## Exercise aim:
Each entry must be printed again without a single change.

## Provided information:
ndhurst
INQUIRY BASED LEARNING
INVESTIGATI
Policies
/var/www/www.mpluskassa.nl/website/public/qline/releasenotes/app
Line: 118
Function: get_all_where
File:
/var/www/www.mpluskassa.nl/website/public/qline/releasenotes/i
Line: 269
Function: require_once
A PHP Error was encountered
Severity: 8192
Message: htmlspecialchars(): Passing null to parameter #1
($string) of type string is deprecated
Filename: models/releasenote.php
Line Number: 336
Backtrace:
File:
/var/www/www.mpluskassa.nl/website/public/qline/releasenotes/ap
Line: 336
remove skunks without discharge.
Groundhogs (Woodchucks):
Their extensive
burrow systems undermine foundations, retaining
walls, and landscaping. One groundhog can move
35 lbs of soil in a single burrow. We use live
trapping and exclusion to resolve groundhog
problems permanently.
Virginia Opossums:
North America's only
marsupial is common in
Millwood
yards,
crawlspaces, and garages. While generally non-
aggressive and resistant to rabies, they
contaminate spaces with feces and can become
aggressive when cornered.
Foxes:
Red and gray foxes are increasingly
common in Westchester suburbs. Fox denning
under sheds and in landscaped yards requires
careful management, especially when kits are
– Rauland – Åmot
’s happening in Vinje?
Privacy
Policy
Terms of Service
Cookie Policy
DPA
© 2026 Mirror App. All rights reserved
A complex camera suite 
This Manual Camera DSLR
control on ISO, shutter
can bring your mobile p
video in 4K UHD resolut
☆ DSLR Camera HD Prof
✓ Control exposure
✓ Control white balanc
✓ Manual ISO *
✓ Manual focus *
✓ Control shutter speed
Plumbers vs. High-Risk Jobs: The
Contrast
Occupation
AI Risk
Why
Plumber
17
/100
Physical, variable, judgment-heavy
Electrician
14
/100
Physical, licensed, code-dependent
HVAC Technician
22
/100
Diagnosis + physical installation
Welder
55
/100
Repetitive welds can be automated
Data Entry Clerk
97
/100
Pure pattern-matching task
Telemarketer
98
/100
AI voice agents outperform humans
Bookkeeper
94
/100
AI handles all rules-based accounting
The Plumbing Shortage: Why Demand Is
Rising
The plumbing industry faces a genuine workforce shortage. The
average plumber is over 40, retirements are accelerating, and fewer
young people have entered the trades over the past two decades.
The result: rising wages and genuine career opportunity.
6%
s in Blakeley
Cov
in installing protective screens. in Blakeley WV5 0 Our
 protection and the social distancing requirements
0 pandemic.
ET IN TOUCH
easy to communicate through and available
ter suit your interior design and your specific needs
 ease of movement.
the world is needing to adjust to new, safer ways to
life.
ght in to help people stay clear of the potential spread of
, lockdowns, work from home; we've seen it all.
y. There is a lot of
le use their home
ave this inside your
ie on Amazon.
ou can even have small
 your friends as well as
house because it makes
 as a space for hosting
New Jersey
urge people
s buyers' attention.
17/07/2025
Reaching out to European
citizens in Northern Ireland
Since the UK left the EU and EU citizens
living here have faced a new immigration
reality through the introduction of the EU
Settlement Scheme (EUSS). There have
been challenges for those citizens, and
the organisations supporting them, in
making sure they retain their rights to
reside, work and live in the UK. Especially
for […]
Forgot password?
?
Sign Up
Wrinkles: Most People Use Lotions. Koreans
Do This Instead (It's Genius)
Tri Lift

## Output of the exercise:
ndhurst
INQUIRY BASED LEARNING
INVESTIGATI
Policies
/var/www/www.mpluskassa.nl/website/public/qline/releasenotes/app
Line: 118
Function: get_all_where
File:
/var/www/www.mpluskassa.nl/website/public/qline/releasenotes/i
Line: 269
Function: require_once
A PHP Error was encountered
Severity: 8192
Message: htmlspecialchars(): Passing null to parameter #1
($string) of type string is deprecated
Filename: models/releasenote.php
Line Number: 336
Backtrace:
File:
/var/www/www.mpluskassa.nl/website/public/qline/releasenotes/ap
Line: 336
remove skunks without discharge.
Groundhogs (Woodchucks):
Their extensive
burrow systems undermine foundations, retaining
walls, and landscaping. One groundhog can move
35 lbs of soil in a single burrow. We use live
trapping and exclusion to resolve groundhog
problems permanently.
Virginia Opossums:
North America's only
marsupial is common in
Millwood
yards,
crawlspaces, and garages. While generally non-
aggressive and resistant to rabies, they
contaminate spaces with feces and can become
aggressive when cornered.
Foxes:
Red and gray foxes are increasingly
common in Westchester suburbs. Fox denning
under sheds and in landscaped yards requires
careful management, especially when kits are
– Rauland – Åmot
’s happening in Vinje?
Privacy
Policy
Terms of Service
Cookie Policy
DPA
© 2026 Mirror App. All rights reserved
A complex camera suite 
This Manual Camera DSLR
control on ISO, shutter
can bring your mobile p
video in 4K UHD resolut
☆ DSLR Camera HD Prof
✓ Control exposure
✓ Control white balanc
✓ Manual ISO *
✓ Manual focus *
✓ Control shutter speed
Plumbers vs. High-Risk Jobs: The
Contrast
Occupation
AI Risk
Why
Plumber
17
/100
Physical, variable, judgment-heavy
Electrician
14
/100
Physical, licensed, code-dependent
HVAC Technician
22
/100
Diagnosis + physical installation
Welder
55
/100
Repetitive welds can be automated
Data Entry Clerk
97
/100
Pure pattern-matching task
Telemarketer
98
/100
AI voice agents outperform humans
Bookkeeper
94
/100
AI handles all rules-based accounting
The Plumbing Shortage: Why Demand Is
Rising
The plumbing industry faces a genuine workforce shortage. The
average plumber is over 40, retirements are accelerating, and fewer
young people have entered the trades over the past two decades.
The result: rising wages and genuine career opportunity.
6%
s in Blakeley
Cov
in installing protective screens. in Blakeley WV5 0 Our
 protection and the social distancing requirements
0 pandemic.
ET IN TOUCH
easy to communicate through and available
ter suit your interior design and your specific needs
 ease of movement.
the world is needing to adjust to new, safer ways to
life.
ght in to help people stay clear of the potential spread of
, lockdowns, work from home; we've seen it all.
y. There is a lot of
le use their home
ave this inside your
ie on Amazon.
ou can even have small
 your friends as well as
house because it makes
 as a space for hosting
New Jersey
urge people
s buyers' attention.
17/07/2025
Reaching out to European
citizens in Northern Ireland
Since the UK left the EU and EU citizens
living here have faced a new immigration
reality through the introduction of the EU
Settlement Scheme (EUSS). There have
been challenges for those citizens, and
the organisations supporting them, in
making sure they retain their rights to
reside, work and live in the UK. Especially
for […]
Forgot password?
?
Sign Up
Wrinkles: Most People Use Lotions. Koreans
Do This Instead (It's Genius)
Tri Lift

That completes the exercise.